Italian Masterpieces to See in the Flesh


Jacqueline Lewis • The Spectator

Categorized by a heightened emotional moment, Baroque art draws from classical or religious themes and expands with great human detail.

The Seattle Art Museum’s (SAM) new fall special exhibition, “Flesh and Blood: Italian Masterpieces from the Capodimonte Museum,” features 40 Renaissance and Baroque pieces from The Capodimonte Museum in Naples, Italy. The exhibit is open from Oct. 17 to Jan. 26 in the SAM’s special exhibition gallery.

Monica Bowen, instructor for the Department of Art and Art History at Seattle University and the Adult Tours Training Chair for docents at the Seattle Art Museum, talked about the rarity of such an exhibition.

“The ‘Flesh and Blood’ exhibit is significant because it allows the people of Seattle a rare opportunity to see works of art by major, significant artists who worked in Italy during the Renaissance and Baroque periods.” Bowen said.“I am particularly excited to see paintings by Raphael, Parmigianino, Titian, El Greco, Guido Reni, Jusepe de Ribera and Artemisia Gentileschi.”

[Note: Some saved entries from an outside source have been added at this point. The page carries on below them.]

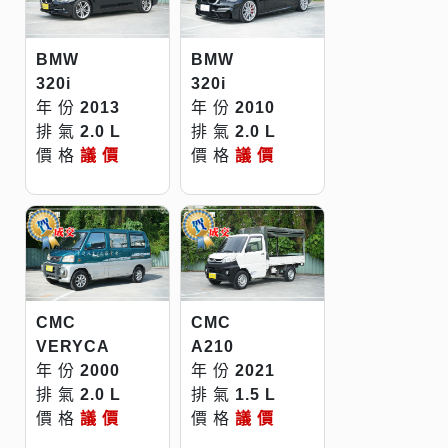
BMW
BMW
320i
320i
年 份
2013
年 份
2010
排 氣
2.0 L
排 氣
2.0 L
價 格
議 價
價 格
議 價
CMC
CMC
A210
VERYCA
年 份
2021
年 份
2000
排 氣
1.5 L
排 氣
2.0 L
價 格
議 價
價 格
議 價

The exhibit is a condensed overview of the Italian Renaissance and Baroque through the collection of the Farnese family—and instead of a trip to Naples, it only takes a quick ride on the light rail from Capitol Hill to University Street station. The art feature works with violence, human beauty and interesting stories—a treat for the art enthusiasts and novices alike.

“The major focus of the exhibition is on depictions of the human body, which accounts for the word ‘flesh’ in the title. There are both male and female nudes on display in several— but not all—of the 40 paintings in the show,” Bowen said. “As is typical of the dramatic subject matter found in a lot of Baroque art, there are also some images of violence and blood.”

Another important aspect of the exhibit is the depiction of strong women. Many of the pieces display powerful, influential women and stray away from art that simply features a woman for her beauty.

Baroque Sculpture at the SAM
Jacqueline Lewis • The Spectator

One of the most famous paintings in the exhibit is “Judith and Holofernes,” painted by Artemisia Gentileschi— the most-acclaimed female Baroque painter. This painting tells the story of Jewish heroine Judith slaying Holofernes, the Assyrian general threatening to destroy her village. In this work, Judith has one hand stabbing Holofernes in the throat while the other hand clenches his hair.

“I appreciate that the museum chose to have a whole wall dedicated to [Gentileschi’s] painting, ‘Judith and Holofernes,’ along with text that highlights the contribution of this female artist,” Bowen said. “Although there are several depictions of venerated or important women in this show, Artemisia Gentileschi’s painting serves as a special counterpoint since the other paintings were made by men.”

Another painting featuring a powerful woman is “Atalanta and Hippomenes” by Guido Reni.

Dr. Chiyo Ishikawa, SAM’s Susan Brotman Deputy Director for Art and Curator of European Painting and Sculpture, shared the importance of the mythological story in bringing the paintings to life.

“There is a young woman named Atalanta, and a man named Hippomenes, and [Atalanta] does not want to get married, so she sets an impossible task. She said, ‘I’ll marry the man who can beat me in a foot race,’ knowing that nobody could beat her,” Ishikawa said.

Hippomenes turns to Venus, the goddess of love, to help him win Hippomenes’ hand in marriage. Venus gives him three golden apples to distract Atalanta during the race, and so he throws strategically so Atalanta has to stop and turn to pick it up.

Unfortunately, Atalanta doesn’t get her way—but the painting illustrates the myth with masterful Barqoue techniques of drama and narrative. It is interesting to compare the paintings, one painted by a woman, the other by a man who feared woman. In “Atalanta and Hippomenes,” there is a clear difference in the male nude and the female nude.

“[Guido Reni] had kind of a phobia of women. Artists were using nude models at this time to start to give their paintings believability,” Ishikawa said. “He clearly had studied the male figure. Hands-down his male nudes are just beautiful and everything is well-proportioned, but his women do not look like he studied a real woman.”

The Capodimonte Museum brings their collection to Seattle until January, when it will travel to the Kimbell Art Museum in Fort Worth, Texas. The Italian museum has never sent such a large number of items from their collection on tour.

This is a must-see show, especially with Italian Renaissance art being the rarity it is, only for a limited time at the SAM.